Combining queue and stack link list?
hello so here is my question i ave to connect a link lists together, one who behaves like a stack the other like a queue.the numbers used are 11 22 44 77 33 99 66.

so the stack link list looks like this 66 99 33 77 44 22 11
queue link list looks like this 11 22 44 77 33 99 66
what i need to do is combine both, connect the stack to the queue to make a new link list with 14 numbers.
new link list should look like this 66 99 33 77 44 22 11 11 22 44 77 33 99 66
also i need to find the average of all numbers and how many numbers are above average.
this is what i have so far, it does not want to output the new link list. would greatly appreciate the help.

#include <iostream>
using namespace std;

struct NODE
{
int info;
NODE *next;
};
NODE *Queue;
NODE *Stack;
NODE *t;
NODE *rear;

int main()
{
//ask user to enter numbers in Stack link list.
Stack=NULL;
for(int i=0; i<=6; ++i)
{
t=new(NODE);
cout<<"Enter a number:"; cin>>t->info;
t->next=Stack;
Stack=t;
}

//displays the nodes in the Stack link list.
t=Stack;
while(t!=NULL)
{
cout<<t->info<<'\t';
t=t->next;
}
cout<<endl;

//ask user to enter numbers in Queue link list.
Queue=rear=NULL;
for(int i=0; i<=6; ++i)
{
t=new(NODE);
cout<<"Enter a number:"; cin>>t->info;
t->next=Queue;
if(rear==NULL)
{
Queue=rear=t;
}
else
{
rear->next=t;
rear=t;
}
}
//displays the nodes in the Queue link list.
t=Queue;
for(int i=0; i<=6; ++i)
{
int x;
x=Queue->info;
Queue=Queue->next;
cout<<x<<'\t';
}
cout<<endl;

//connects the stack to the queue to make new list
t=Stack;
while(t->next!=NULL)
{
t=t->next;
t->next=Queue;
}

//displays the numbers from new link list
t=Queue=Stack;
while(t!=NULL)
{
cout<<t->info<<'\t';
t=t->next;
}
cout<<endl;

//find the average of all numbers
int total=0;
t=Queue=Stack;
while(t!=NULL)
{
total +=t->info;
t=t->next;
}
int average=0;
int totalNodes=14;
t=Queue=Stack;
while(t!=NULL)
{
average=total/totalNodes;
}
cout<<"Average of the numbers is "<<average;

return 0;
}

Say you have two lists with nodes at addresses a, b, c, d with a pointing to b and c pointing to d: a->b and c->d. To addend c->d to a->b point b to c using b->next == c and d comes along for free.

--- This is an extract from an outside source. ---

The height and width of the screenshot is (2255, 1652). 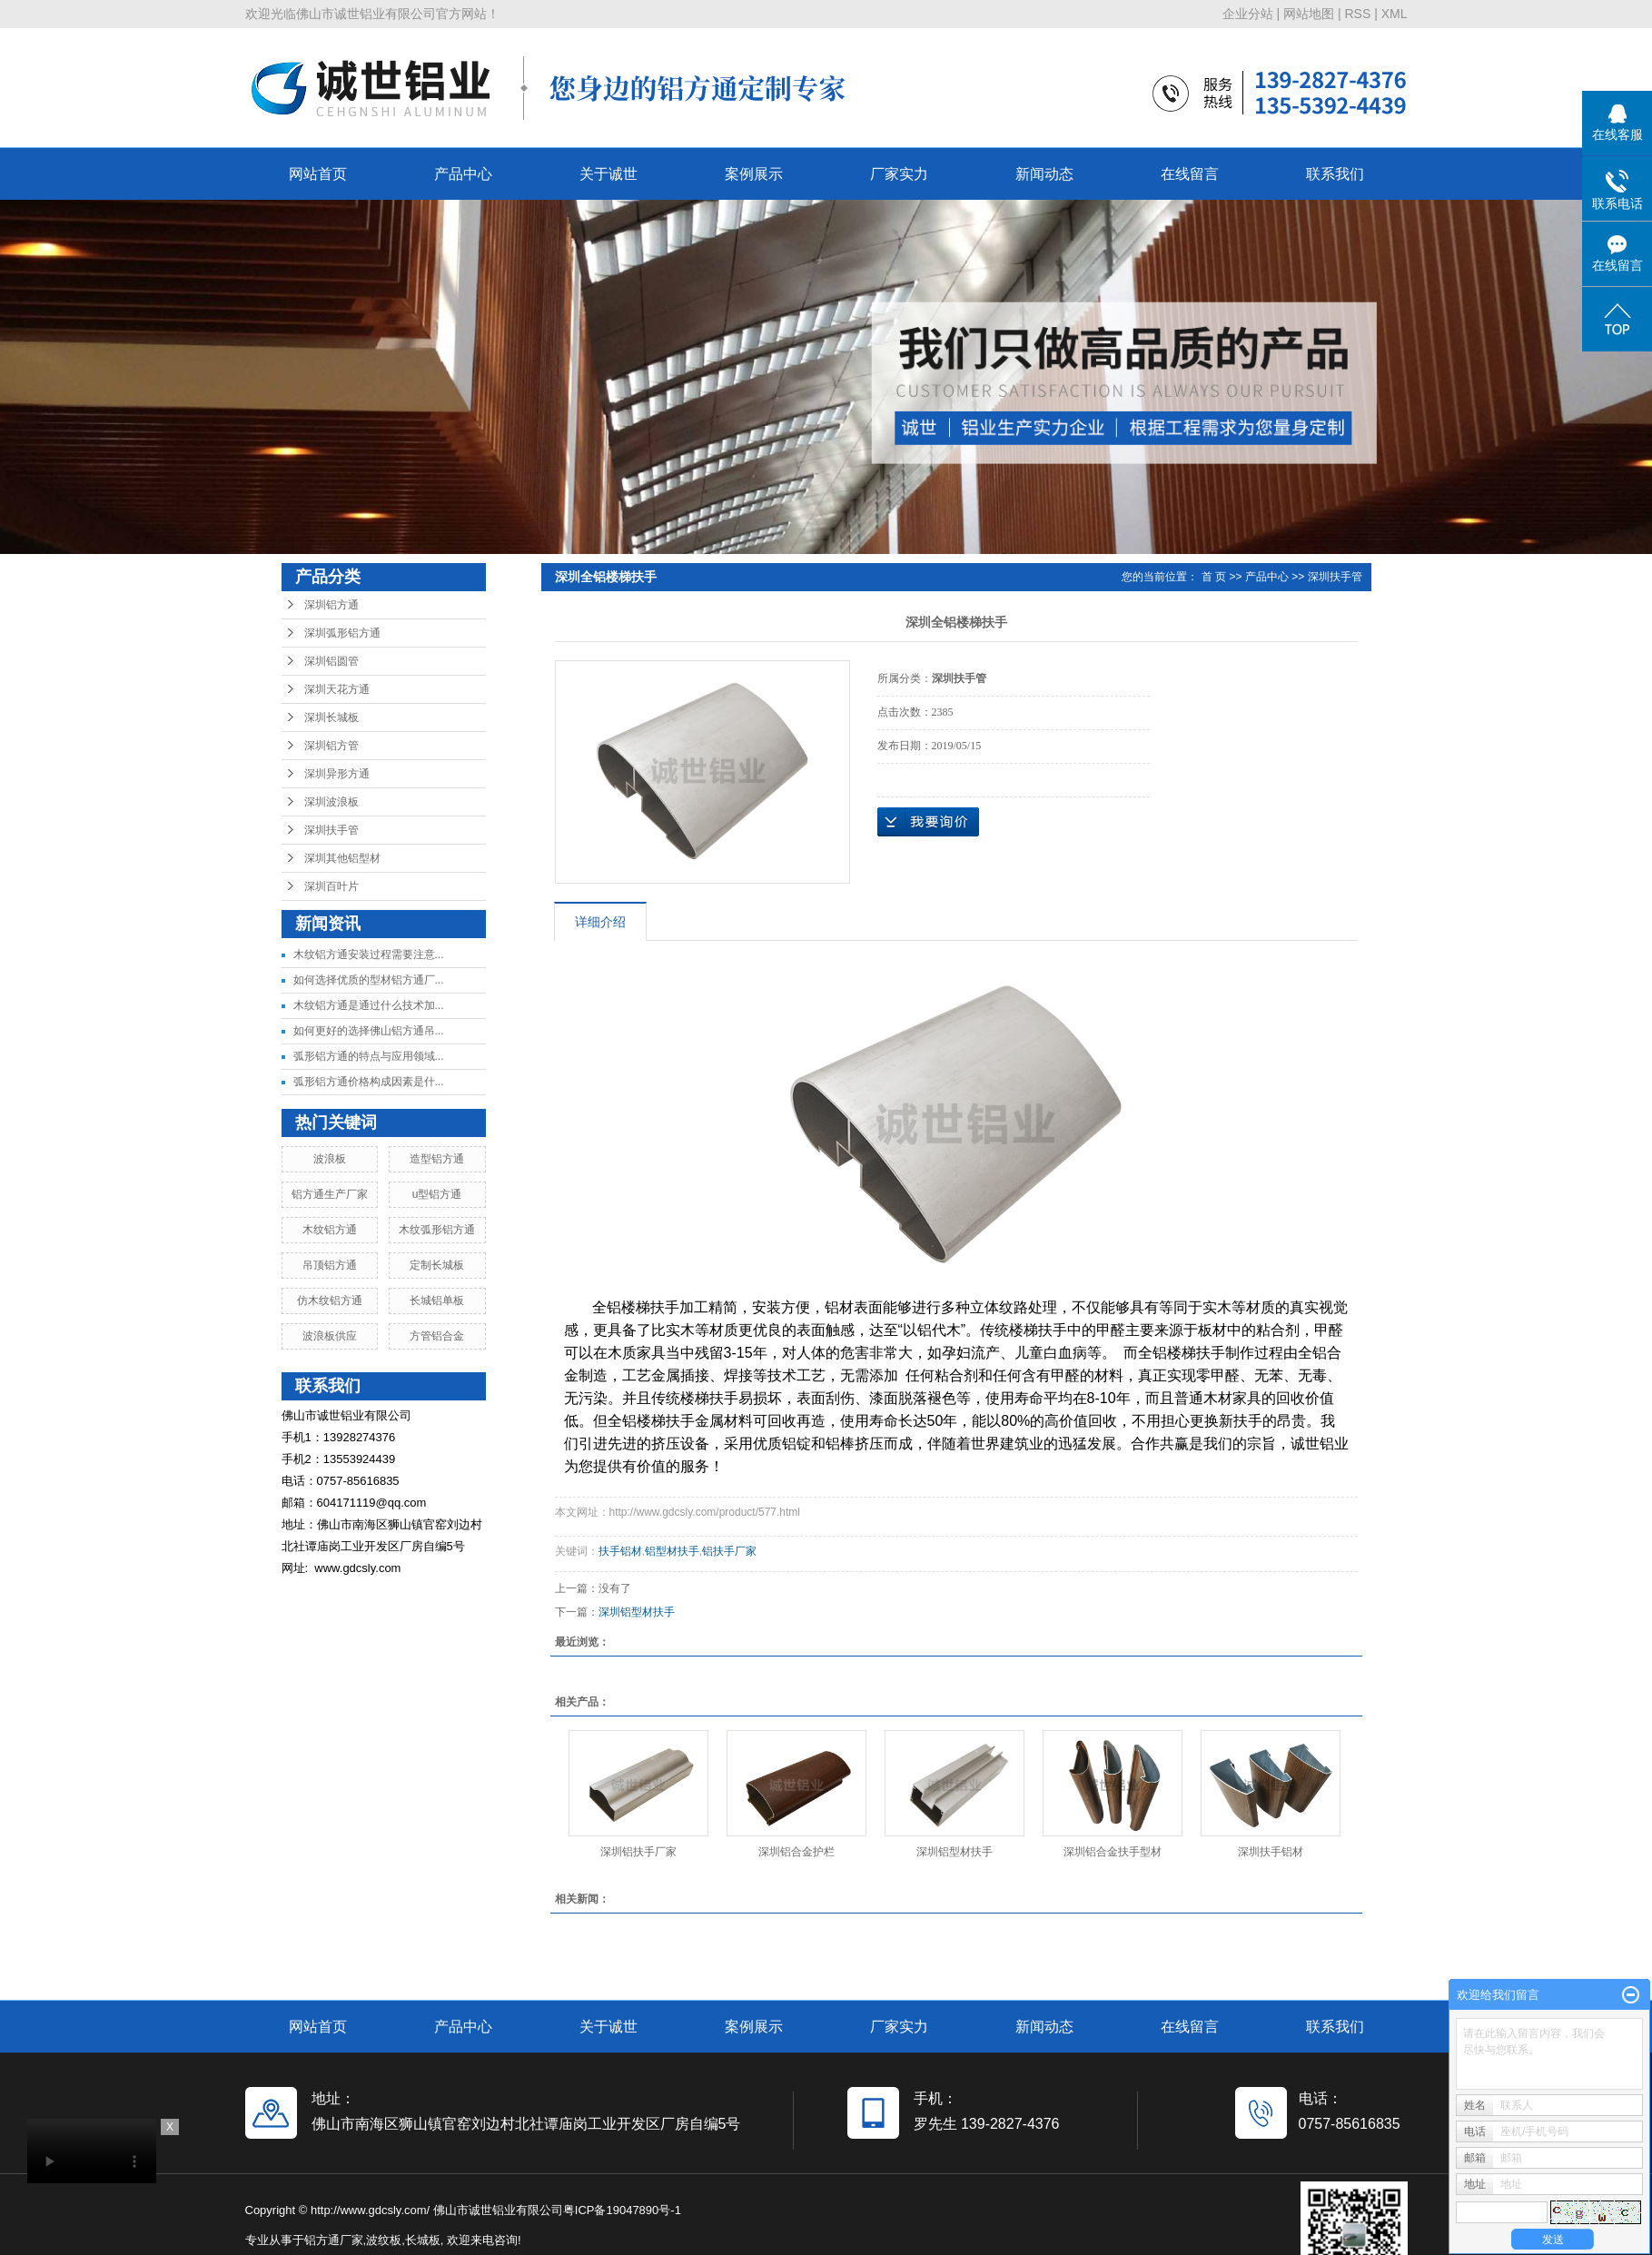 What do you see at coordinates (330, 1194) in the screenshot?
I see `铝方通生产厂家` at bounding box center [330, 1194].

To add the values in c->d to a->b you cycle through c->d using new nodes to hold the values and add each new node to a->b. The a->b list is changed but the c->d list isn't.

If you want to maintain both initial lists then create a third list using new nodes to hold the value of each node from each list you want to combine.